SAMRI: Segment Anything Model for MRI
This work addresses the need for accurate and efficient MRI segmentation for clinical decision-making, representing an incremental adaptation of an existing model to a specific domain.
The paper tackled the problem of poor generalization in MRI segmentation due to variable contrast and protocols by fine-tuning the Segment Anything Model (SAM) specifically for MRI, achieving a mean Dice score of 0.87 and reducing training time by 94% and parameters by 96% compared to full retraining.

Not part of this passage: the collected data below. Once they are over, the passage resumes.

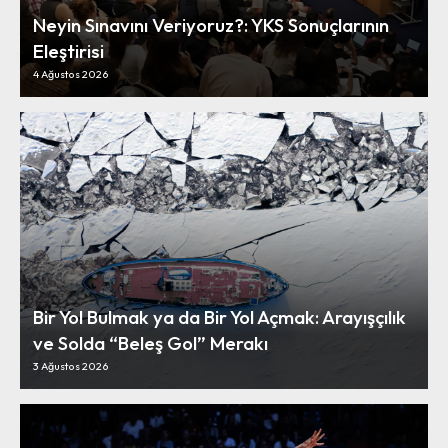
Neyin Sınavını Veriyoruz?: YKS Sonuçlarının
Eleştirisi
4 Ağustos 2026
Bir Yol Bulmak ya da Bir Yol Açmak: Arayışçılık
ve Solda “Beleş Gol” Merakı
3 Ağustos 2026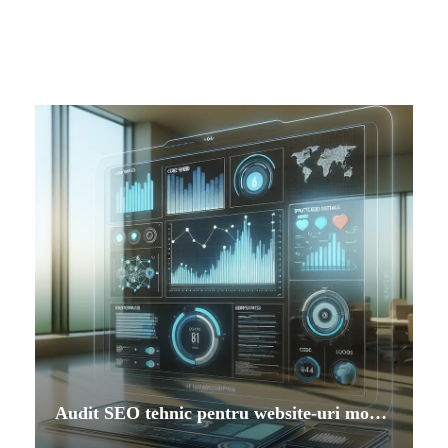
Audit SEO tehnic pentru website-uri moderne: cum să îți crești performanța, viteza și ranking-ul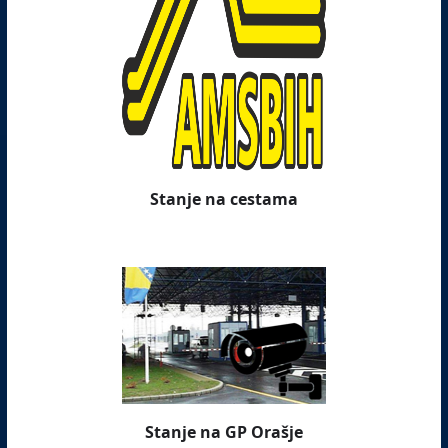
Stanje na cestama
Stanje na GP Orašje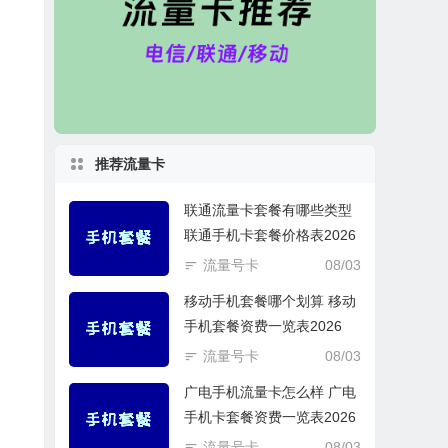
推荐流量卡
联通流量卡套餐有哪些类型
联通手机卡套餐价格表2026
流量号卡
08/03
移动手机套餐哪个划算 移动
手机套餐资费一览表2026
流量号卡
08/03
广电手机流量卡怎么样 广电
手机卡套餐资费一览表2026
流量号卡
08/03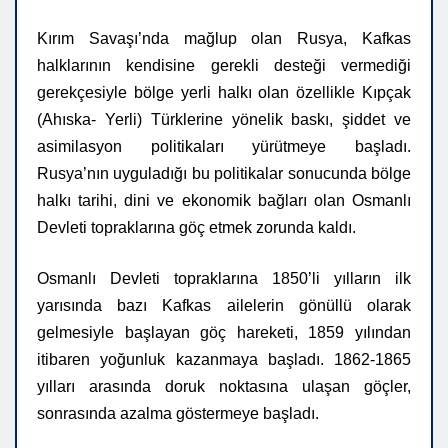
Kırım Savaşı’nda mağlup olan Rusya, Kafkas
halklarının kendisine gerekli desteği vermediği
gerekçesiyle bölge yerli halkı olan özellikle Kıpçak
(Ahıska- Yerli) Türklerine yönelik baskı, şiddet ve
asimilasyon politikaları yürütmeye başladı.
Rusya’nın uyguladığı bu politikalar sonucunda bölge
halkı tarihi, dini ve ekonomik bağları olan Osmanlı
Devleti topraklarına göç etmek zorunda kaldı.
Osmanlı Devleti topraklarına 1850’li yılların ilk
yarısında bazı Kafkas ailelerin gönüllü olarak
gelmesiyle başlayan göç hareketi, 1859 yılından
itibaren yoğunluk kazanmaya başladı. 1862-1865
yılları arasında doruk noktasına ulaşan göçler,
sonrasında azalma göstermeye başladı.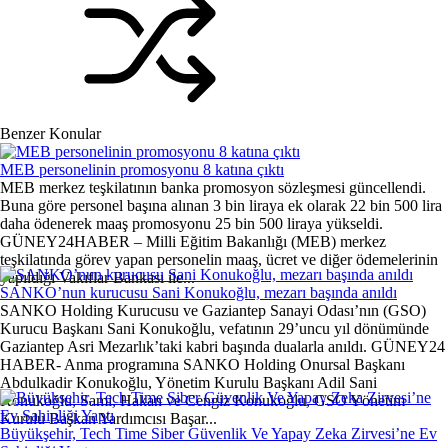
Benzer Konular
MEB personelinin promosyonu 8 katına çıktı
MEB merkez teşkilatının banka promosyon sözleşmesi güncellendi.
Buna göre personel başına alınan 3 bin liraya ek olarak 22 bin 500 lira
daha ödenerek maaş promosyonu 25 bin 500 liraya yükseldi.
GÜNEY24HABER – Milli Eğitim Bakanlığı (MEB) merkez
teşkilatında görev yapan personelin maaş, ücret ve diğer ödemelerinin
yapıldığı Vakıflar Bankası ile...
SANKO’nun kurucusu Sani Konukoğlu, mezarı başında anıldı
SANKO Holding Kurucusu ve Gaziantep Sanayi Odası’nın (GSO)
Kurucu Başkanı Sani Konukoğlu, vefatının 29’uncu yıl dönümünde
Gaziantep Asri Mezarlık’taki kabri başında dualarla anıldı. GÜNEY24
HABER- Anma programına SANKO Holding Onursal Başkanı
Abdulkadir Konukoğlu, Yönetim Kurulu Başkanı Adil Sani
Konukoğlu, Sami, Hakan ve Cengiz Konukoğlu, GSO Yönetim
Kurulu Başkan Yardımcısı Başar...
Büyükşehir, Tech Time Siber Güvenlik Ve Yapay Zeka Zirvesi’ne Ev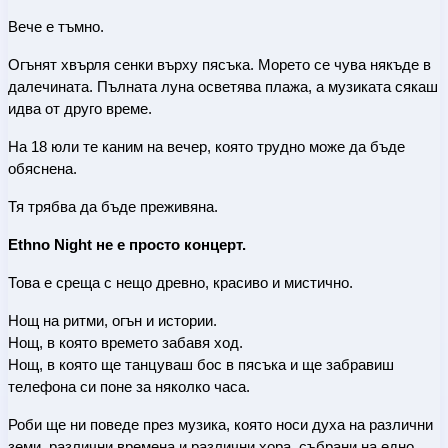
Вече е тъмно.
Огънят хвърля сенки върху пясъка. Морето се чува някъде в 
далечината. Пълната луна осветява плажа, а музиката сякаш 
идва от друго време.
На 18 юли те каним на вечер, която трудно може да бъде 
обяснена.
Тя трябва да бъде преживяна.
Ethno Night не е просто концерт.
Това е среща с нещо древно, красиво и мистично.
Нощ на ритми, огън и истории.
Нощ, в която времето забавя ход.
Нощ, в която ще танцуваш бос в пясъка и ще забравиш 
телефона си поне за няколко часа.
Роби ще ни поведе през музика, която носи духа на различни 
земи, различни времена и различни хора, събрани на едно 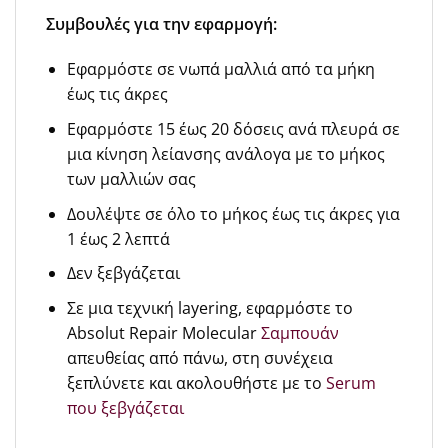
Συμβουλές για την εφαρμογή:
Εφαρμόστε σε νωπά μαλλιά από τα μήκη
έως τις άκρες
Εφαρμόστε 15 έως 20 δόσεις ανά πλευρά σε
μια κίνηση λείανσης ανάλογα με το μήκος
των μαλλιών σας
Δουλέψτε σε όλο το μήκος έως τις άκρες για
1 έως 2 λεπτά
Δεν ξεβγάζεται
Σε μια τεχνική layering, εφαρμόστε το
Absolut Repair Molecular
Σαμπουάν
απευθείας από πάνω, στη συνέχεια
ξεπλύνετε και ακολουθήστε με το
Serum
που ξεβγάζεται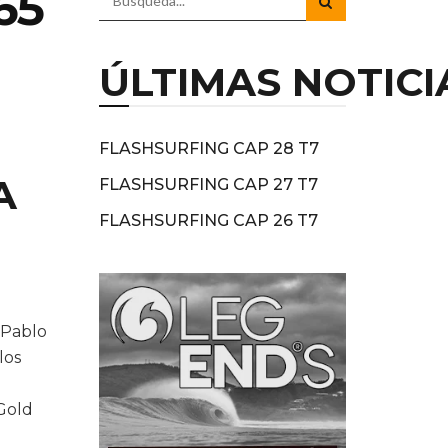
65
ÚLTIMAS NOTICI
FLASHSURFING CAP 28 T7
A
FLASHSURFING CAP 27 T7
FLASHSURFING CAP 26 T7
 Pablo
los
Gold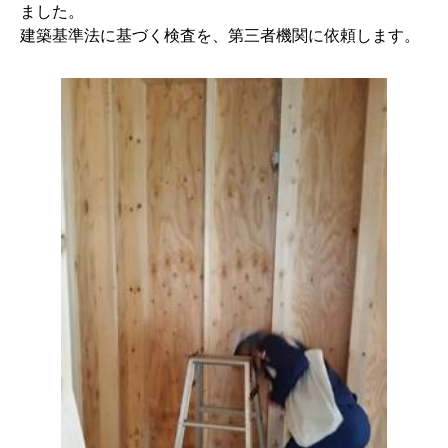
ました。
建築基準法に基づく検査を、第三者機関に依頼します。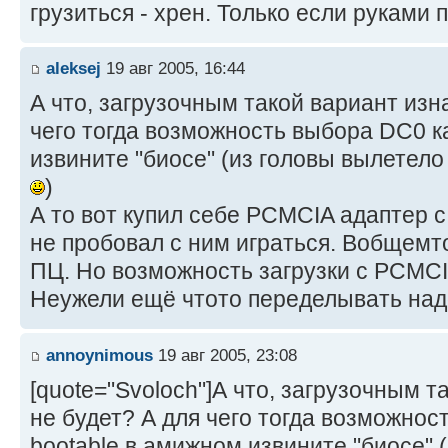
грузиться - хрен. Только если руками
aleksej
19 авг 2005, 16:44
А что, загрузочным такой вариант изн
чего тогда возможность выбора DC0 к
извините "биосе" (из головы вылетело
)
А то вот купил себе PCMCIA адаптер с
не пробовал с ним играться. Вобщемто
ПЦ. Но возможность загрузки с PCMC
Неужели ещё чтото переделывать на
annoynimous
19 авг 2005, 23:08
[quote="Svoloch"]А что, загрузочным 
не будет? А для чего тогда возможнос
bootable в амижном извините "биосе" 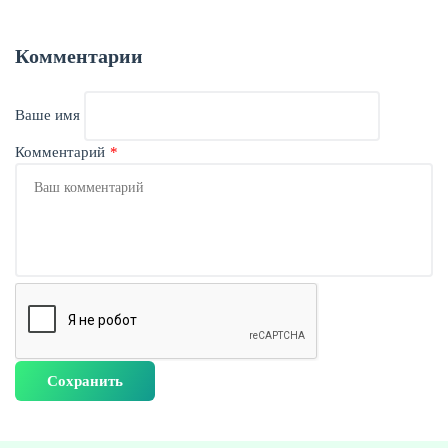
Комментарии
Ваше имя
Комментарий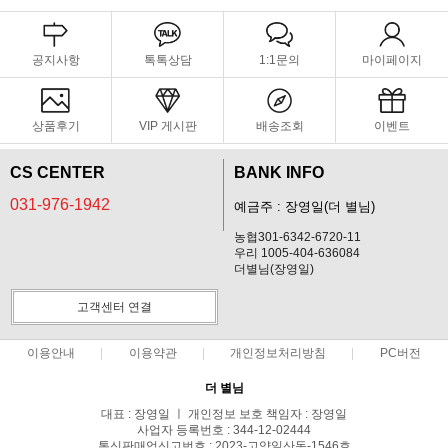
공지사항
톡톡상담
1:1문의
마이페이지
상품후기
VIP 게시판
배송조회
이벤트
CS CENTER
BANK INFO
031-976-1942
예금주 : 장영일(더 별님)
농협301-6342-6720-11
우리 1005-404-636084
더별님(장영일)
고객센터 연결
이용안내
이용약관
개인정보처리방침
PC버전
더 별님
대표 : 장영일 ㅣ 개인정보 보호 책임자 : 장영일
사업자 등록번호 : 344-12-02444
통신판매업신고번호 : 2023-고양일산동-1546호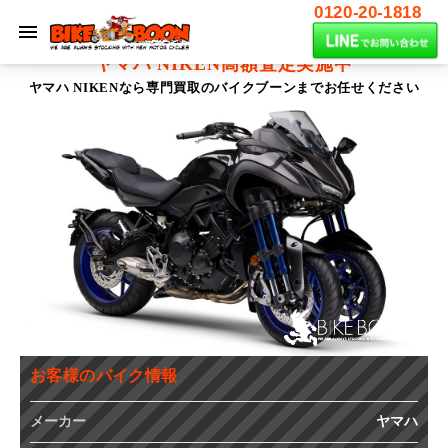
0120-20-1818
ヤマハ NIKEN
高額査定実施中
ヤマハ NIKENなら専門買取のバイクブーンまでお任せください
お客様のバイク情報
メーカー
ヤマハ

Accurate magnetic resonance imaging (MRI) segmentation is crucial for clinical decision-making, but remains labor-intensive when performed manually. Convolutional neural network (CNN)-based methods can be accurate and efficient, but often generalize poorly to MRI's variable contrast, intensity inhomogeneity, and protocols. Although the transformer-based Segment Anything Model (SAM) has demonstrated remarkable generalizability in natural images, existing adaptations often treat MRI as another imaging modality, overlooking these modality-specific challenges. We present SAMRI, an MRI-specialized SAM trained and validated on 1.1 million labeled MR slices spanning whole-body organs and pathologies. We demonstrate that SAM can be effectively adapted to MRI by simply fine-tuning its mask decoder using a two-stage strategy, reducing training time by 94% and trainable parameters by 96% versus full-model retraining. Across diverse MRI segmentation tasks, SAMRI achieves a mean Dice of 0.87, delivering state-of-the-art accuracy across anatomical regions and robust generalization on unseen structures, particularly small and clinically important structures.